Applications of NLP
Using keyword extraction for unsupervised text classification in NLP
A hybrid approach to an unsupervised classification task
Text classification is a common task in Natural Language Processing. The main approach tends toward representing the text in a meaningful way — whether through TF-IDF, Word2Vec, or more advanced models like BERT — and training models on the representations as labelled inputs. Sometimes, however, either labelling the data is impractical or there is just not enough labelled data to build an effective multi classification model. Instead, we are forced to leverage unsupervised methods of learning in order to accomplish the classification task.
In this article, I’ll be outlining the process I took to build an unsupervised text classifier for the dataset of interview questions at Interview Query, a data science interview/career prep website. This would be greatly beneficial to them for several reasons. Interview Query wants to be able to offer more insightful information for users about the companies that they are applying to, as well as the functionality to practice only certain question types. Most importantly, it would enable them to “characterize” different companies by the types of questions that they ask.

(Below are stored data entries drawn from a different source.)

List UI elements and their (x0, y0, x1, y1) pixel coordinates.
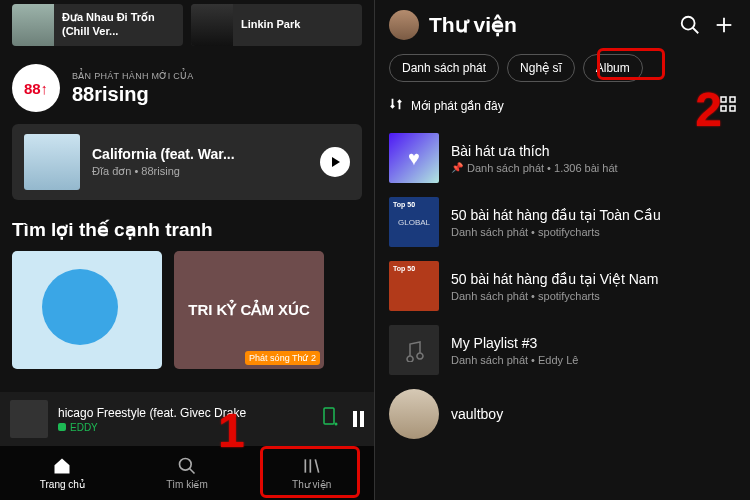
svg-line-3 (190, 469, 195, 474)
item-subtitle: Danh sách phát • spotifycharts (451, 226, 736, 238)
shortcut-artwork (191, 4, 233, 46)
list-item[interactable]: vaultboy (389, 382, 736, 446)
release-meta: Đĩa đơn • 88rising (92, 165, 308, 178)
nav-label: Thư viện (292, 479, 331, 490)
now-playing-bar[interactable]: hicago Freestyle (feat. Givec Drake EDDY (0, 392, 374, 446)
now-playing-artist: EDDY (58, 422, 313, 433)
search-icon[interactable] (678, 13, 702, 37)
card-badge: Phát sóng Thứ 2 (245, 351, 320, 365)
new-release-header[interactable]: 88↑ BẢN PHÁT HÀNH MỚI CỦA 88rising (0, 56, 374, 122)
user-avatar[interactable] (389, 10, 419, 40)
devices-icon[interactable] (323, 407, 339, 431)
nav-label: Trang chủ (40, 479, 85, 490)
nav-label: Tìm kiếm (166, 479, 208, 490)
content-artwork: TRI KỶ CẢM XÚC Phát sóng Thứ 2 (174, 251, 324, 369)
release-artwork (24, 134, 80, 190)
pause-button[interactable] (353, 411, 364, 427)
shortcut-title: Linkin Park (233, 18, 308, 32)
list-item-liked-songs[interactable]: Bài hát ưa thích 📌Danh sách phát • 1.306… (389, 126, 736, 190)
artist-avatar: 88↑ (12, 64, 60, 112)
svg-rect-11 (721, 97, 726, 102)
search-icon (177, 456, 197, 476)
svg-rect-13 (721, 106, 726, 111)
pin-icon: 📌 (451, 162, 463, 173)
artist-avatar (389, 389, 439, 439)
add-icon[interactable] (712, 13, 736, 37)
recent-shortcuts-row: Đưa Nhau Đi Trốn (Chill Ver... Linkin Pa… (0, 0, 374, 56)
item-title: My Playlist #3 (451, 335, 736, 351)
home-screen: Đưa Nhau Đi Trốn (Chill Ver... Linkin Pa… (0, 0, 375, 500)
section-title: Tìm lợi thế cạnh tranh (0, 212, 374, 251)
now-playing-artwork (10, 400, 48, 438)
playlist-artwork: Top 50GLOBAL (389, 197, 439, 247)
item-subtitle: Danh sách phát • spotifycharts (451, 290, 736, 302)
svg-point-1 (335, 423, 338, 426)
svg-line-8 (693, 28, 699, 34)
svg-rect-14 (730, 106, 735, 111)
library-icon (302, 456, 322, 476)
sort-label[interactable]: Mới phát gần đây (411, 99, 712, 113)
chip-playlists[interactable]: Danh sách phát (389, 54, 499, 82)
svg-point-7 (682, 17, 695, 30)
filter-chips: Danh sách phát Nghệ sĩ Album (375, 48, 750, 92)
nav-home[interactable]: Trang chủ (0, 446, 125, 500)
nav-search[interactable]: Tìm kiếm (125, 446, 250, 500)
home-icon (52, 456, 72, 476)
library-list[interactable]: Bài hát ưa thích 📌Danh sách phát • 1.306… (375, 126, 750, 446)
release-title: California (feat. War... (92, 146, 308, 162)
card-overlay-text: TRI KỶ CẢM XÚC (188, 302, 310, 319)
page-title: Thư viện (429, 13, 668, 37)
release-card[interactable]: California (feat. War... Đĩa đơn • 88ris… (12, 124, 362, 200)
sort-icon[interactable] (389, 97, 403, 115)
item-subtitle: Danh sách phát • Eddy Lê (451, 354, 736, 366)
playlist-artwork (389, 325, 439, 375)
chip-artists[interactable]: Nghệ sĩ (507, 54, 575, 82)
content-card[interactable] (12, 251, 162, 369)
item-title: 50 bài hát hàng đầu tại Toàn Cầu (451, 207, 736, 223)
now-playing-title: hicago Freestyle (feat. Givec Drake (58, 406, 313, 420)
list-item[interactable]: My Playlist #3 Danh sách phát • Eddy Lê (389, 318, 736, 382)
grid-view-icon[interactable] (720, 96, 736, 116)
bottom-nav: Trang chủ Tìm kiếm Thư viện (0, 446, 374, 500)
svg-rect-12 (730, 97, 735, 102)
library-header: Thư viện (375, 0, 750, 48)
shortcut-title: Đưa Nhau Đi Trốn (Chill Ver... (54, 11, 183, 39)
shortcut-card[interactable]: Linkin Park (191, 4, 362, 46)
list-item[interactable]: Top 50 50 bài hát hàng đầu tại Việt Nam … (389, 254, 736, 318)
playlist-artwork: Top 50 (389, 261, 439, 311)
shortcut-card[interactable]: Đưa Nhau Đi Trốn (Chill Ver... (12, 4, 183, 46)
content-carousel[interactable]: TRI KỶ CẢM XÚC Phát sóng Thứ 2 (0, 251, 374, 369)
release-sublabel: BẢN PHÁT HÀNH MỚI CỦA (72, 71, 194, 81)
content-card[interactable]: TRI KỶ CẢM XÚC Phát sóng Thứ 2 (174, 251, 324, 369)
svg-line-6 (315, 459, 318, 472)
svg-rect-0 (324, 408, 334, 424)
list-item[interactable]: Top 50GLOBAL 50 bài hát hàng đầu tại Toà… (389, 190, 736, 254)
item-title: vaultboy (451, 406, 736, 422)
library-screen: Thư viện Danh sách phát Nghệ sĩ Album Mớ… (375, 0, 750, 500)
item-title: 50 bài hát hàng đầu tại Việt Nam (451, 271, 736, 287)
item-subtitle: 📌Danh sách phát • 1.306 bài hát (451, 162, 736, 174)
chip-albums[interactable]: Album (583, 54, 643, 82)
content-artwork (12, 251, 162, 369)
item-title: Bài hát ưa thích (451, 143, 736, 159)
liked-songs-artwork (389, 133, 439, 183)
artist-name: 88rising (72, 83, 194, 106)
play-button[interactable] (320, 147, 350, 177)
nav-library[interactable]: Thư viện (249, 446, 374, 500)
sort-row: Mới phát gần đây (375, 92, 750, 126)
shortcut-artwork (12, 4, 54, 46)
svg-point-2 (180, 459, 192, 471)
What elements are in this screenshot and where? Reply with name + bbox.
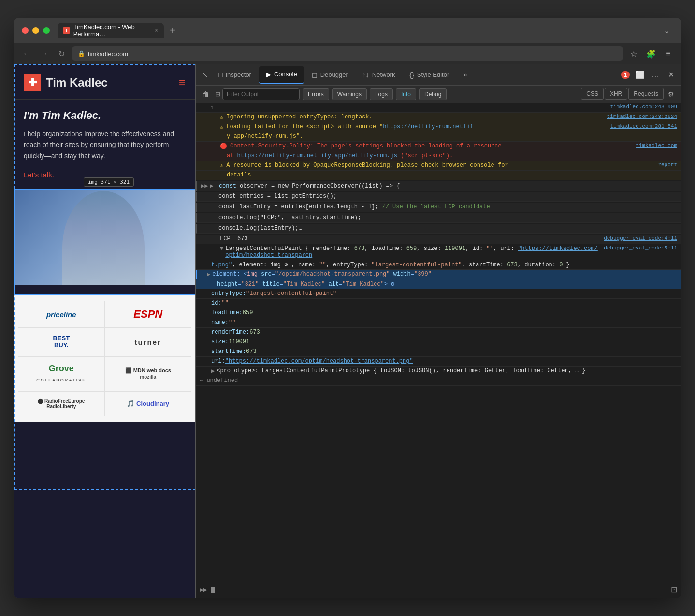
- active-tab[interactable]: T TimKadlec.com - Web Performa… ×: [58, 23, 164, 38]
- csp-link[interactable]: https://netlify-rum.netlify.app/netlify-…: [237, 152, 397, 159]
- element-cont: height="321" title="Tim Kadlec" alt="Tim…: [217, 280, 394, 288]
- line-source[interactable]: timkadlec.com: [636, 143, 677, 148]
- console-input-row[interactable]: ▶▶ ⊡: [196, 581, 681, 598]
- close-button[interactable]: [22, 27, 29, 34]
- devtools-toolbar: ↖ □ Inspector ▶ Console ◻ Debugger ↑↓ Ne…: [196, 64, 681, 86]
- node-picker-icon[interactable]: ↖: [199, 70, 211, 79]
- code-expand[interactable]: ▶: [210, 183, 213, 190]
- element-line: ▶ element: <img src="/optim/headshot-tra…: [196, 270, 681, 279]
- line-number: [200, 162, 214, 163]
- css-filter-tab[interactable]: CSS: [581, 88, 604, 100]
- code-line1: ▶ const observer = new PerformanceObserv…: [210, 182, 677, 190]
- prop-line: url: "https://timkadlec.com/optim/headsh…: [196, 357, 681, 367]
- site-logos: priceline ESPN BESTBUY. turner GroveCOLL…: [14, 295, 195, 422]
- responsive-design-button[interactable]: ⬜: [633, 68, 647, 82]
- code-line: const entries = list.getEntries();: [196, 192, 681, 202]
- code-block: ▶▶ ▶ const observer = new PerformanceObs…: [196, 181, 681, 191]
- info-filter-btn[interactable]: Info: [396, 88, 416, 100]
- hamburger-menu[interactable]: ≡: [179, 76, 186, 89]
- logo-turner: turner: [105, 328, 192, 356]
- line-source[interactable]: timkadlec.com:281:541: [610, 123, 677, 129]
- prototype-expand[interactable]: ▶: [211, 367, 215, 375]
- prop-line: renderTime: 673: [196, 328, 681, 337]
- prop-line: id: "": [196, 299, 681, 308]
- tab-network[interactable]: ↑↓ Network: [356, 66, 402, 84]
- line-source[interactable]: debugger_eval_code:4:11: [604, 235, 677, 241]
- bookmark-icon[interactable]: ☆: [627, 47, 640, 60]
- tab-console[interactable]: ▶ Console: [259, 66, 304, 84]
- maximize-button[interactable]: [43, 27, 50, 34]
- line-source[interactable]: timkadlec.com:243:3624: [607, 114, 677, 119]
- tab-style-editor[interactable]: {} Style Editor: [403, 66, 456, 84]
- site-image: [14, 189, 196, 285]
- menu-icon[interactable]: ≡: [662, 47, 675, 60]
- line-content: details.: [227, 172, 677, 178]
- tab-debugger[interactable]: ◻ Debugger: [305, 66, 355, 84]
- forward-button[interactable]: →: [37, 47, 51, 60]
- site-header: ✚ Tim Kadlec ≡: [14, 64, 195, 100]
- url-text: timkadlec.com: [88, 50, 128, 58]
- line-source[interactable]: report: [658, 162, 677, 168]
- refresh-button[interactable]: ↻: [55, 47, 68, 60]
- tab-close-btn[interactable]: ×: [155, 27, 158, 34]
- logo-cloudinary: 🎵 Cloudinary: [105, 391, 192, 416]
- toolbar-icons: ☆ 🧩 ≡: [627, 47, 675, 60]
- inspector-icon: □: [218, 71, 222, 79]
- expand-arrow[interactable]: ▼: [220, 245, 223, 252]
- split-console-btn[interactable]: ⊡: [671, 585, 677, 594]
- console-prompt: ▶▶: [200, 586, 207, 593]
- back-button[interactable]: ←: [20, 47, 33, 60]
- line-content: Loading failed for the <script> with sou…: [226, 123, 604, 130]
- console-line: ⚠ Ignoring unsupported entryTypes: longt…: [196, 113, 681, 122]
- console-filter-bar: 🗑 ⊟ Errors Warnings Logs Info Debug CSS …: [196, 86, 681, 103]
- tab-more[interactable]: »: [457, 66, 474, 84]
- clear-console-button[interactable]: 🗑: [200, 88, 212, 101]
- close-devtools-button[interactable]: ✕: [664, 68, 678, 82]
- extensions-icon[interactable]: 🧩: [644, 47, 658, 60]
- lcp-line: LCP: 673 debugger_eval_code:4:11: [196, 235, 681, 244]
- warn-icon: ⚠: [220, 162, 223, 169]
- line-number: [200, 143, 214, 144]
- tab-title: TimKadlec.com - Web Performa…: [73, 23, 149, 38]
- link[interactable]: https://netlify-rum.netlif: [383, 123, 473, 130]
- element-line-cont: height="321" title="Tim Kadlec" alt="Tim…: [196, 279, 681, 289]
- tab-inspector[interactable]: □ Inspector: [212, 66, 258, 84]
- undefined-content: ← undefined: [200, 377, 677, 384]
- logo-icon: ✚: [24, 74, 41, 91]
- line-number: [200, 123, 214, 124]
- console-line: ⚠ Loading failed for the <script> with s…: [196, 122, 681, 132]
- expand-arrow[interactable]: ▶▶: [201, 182, 208, 190]
- network-icon: ↑↓: [362, 71, 369, 79]
- tab-favicon: T: [63, 27, 70, 34]
- element-content: element: <img src="/optim/headshot-trans…: [212, 271, 432, 278]
- more-options-button[interactable]: …: [648, 68, 663, 82]
- address-field[interactable]: 🔒 timkadlec.com: [72, 46, 623, 61]
- code-line: console.log("LCP:", lastEntry.startTime)…: [196, 213, 681, 223]
- filter-input[interactable]: [222, 88, 300, 100]
- undefined-line: ← undefined: [196, 376, 681, 386]
- site-body: I'm Tim Kadlec. I help organizations imp…: [14, 100, 195, 189]
- chevron-down-icon[interactable]: ⌄: [660, 24, 673, 37]
- line-source[interactable]: timkadlec.com:243:909: [610, 104, 677, 110]
- new-tab-button[interactable]: +: [166, 24, 179, 37]
- console-settings-button[interactable]: ⚙: [665, 88, 677, 101]
- prop-line: ▶ <prototype>: LargestContentfulPaintPro…: [196, 367, 681, 376]
- url-link[interactable]: "https://timkadlec.com/optim/headshot-tr…: [225, 358, 413, 365]
- line-content: Content-Security-Policy: The page's sett…: [230, 143, 630, 149]
- requests-filter-tab[interactable]: Requests: [628, 88, 664, 100]
- console-icon: ▶: [266, 71, 271, 78]
- warnings-filter-btn[interactable]: Warnings: [332, 88, 367, 100]
- logs-filter-btn[interactable]: Logs: [370, 88, 393, 100]
- line-number: 1: [200, 104, 214, 111]
- xhr-filter-tab[interactable]: XHR: [605, 88, 627, 100]
- debug-filter-btn[interactable]: Debug: [419, 88, 447, 100]
- line-content: at https://netlify-rum.netlify.app/netli…: [227, 152, 677, 159]
- errors-filter-btn[interactable]: Errors: [303, 88, 329, 100]
- code-content: console.log(lastEntry);…: [218, 225, 302, 232]
- logo-bestbuy: BESTBUY.: [18, 328, 105, 356]
- line-content: y.app/netlify-rum.js".: [227, 133, 677, 140]
- console-line: 🔴 Content-Security-Policy: The page's se…: [196, 142, 681, 151]
- line-source[interactable]: debugger_eval_code:5:11: [604, 245, 677, 251]
- minimize-button[interactable]: [32, 27, 39, 34]
- element-expand-arrow[interactable]: ▶: [207, 271, 210, 278]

Our task is to classify a given interview question as either relating to machine learning, statistics, probability, Python, product management, SQL, A/B testing, algorithms, or take-home. I decided the most practical approach would be to first extract as many relevant keywords as possible from the corpus, and then manually assign the resulting keywords into “bins” corresponding to our desired classifications. Finally, I’d iterate through each interview question in the dataset and compared the total counts of keywords in each bin in order to classify them. The possibility of using Latent Dirichlet Allocation was also considered in order to generate topic models and retrieve relevant keywords relating to each topic without having to manually assign them, as well as K-means clustering. These proved to be difficult and less effective than simply counting keywords, given the wide and disparate range of our classifications.
First the data had to be cleaned and preprocessed. I used SpaCy to tokenize, lemmatize, lowercase, and remove stop-words from the text.
import pandas as pd
import nltk
import spacy
from tqdm import tqd
nlp = spacy.load("en_core_web_sm")
def create_tokens(dataframe):
tokens = []
for doc in tqdm(nlp.pipe(dataframe.astype('unicode').values), total=dataframe.size):
if doc.is_parsed:
tokens.append([n.lemma_.lower() for n in doc if (not n.is_punct and not n.is_space and not n.is_stop)])
else:
tokens.append("")
return tokens
raw = pd.read_csv("topics_raw.csv")
tokens = create_tokens(raw)
After this came the problem of choosing a way to extract keywords from the corpus of text. Since my corpus was comprised of a massive number of small “documents,” each one a different interview question, I decided to extract the keywords from each document separately rather than combining any of the data, and sorting unique keywords from the resulting list by frequency.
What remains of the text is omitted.